### Work request
Give the data again exactly as written, without any of its pictures.

%%

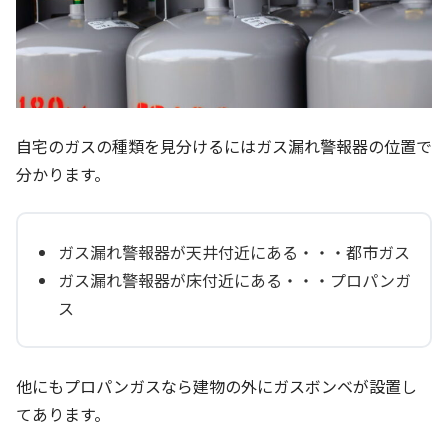
自宅のガスの種類を見分けるにはガス漏れ警報器の位置で
分かります。
ガス漏れ警報器が天井付近にある・・・都市ガス
ガス漏れ警報器が床付近にある・・・プロパンガ
ス
他にもプロパンガスなら建物の外にガスボンベが設置し
てあります。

%%

### Reply to the task
自宅のガスの種類を見分けるにはガス漏れ警報器の位置で
分かります。
ガス漏れ警報器が天井付近にある・・・都市ガス
ガス漏れ警報器が床付近にある・・・プロパンガ
ス
他にもプロパンガスなら建物の外にガスボンベが設置し
てあります。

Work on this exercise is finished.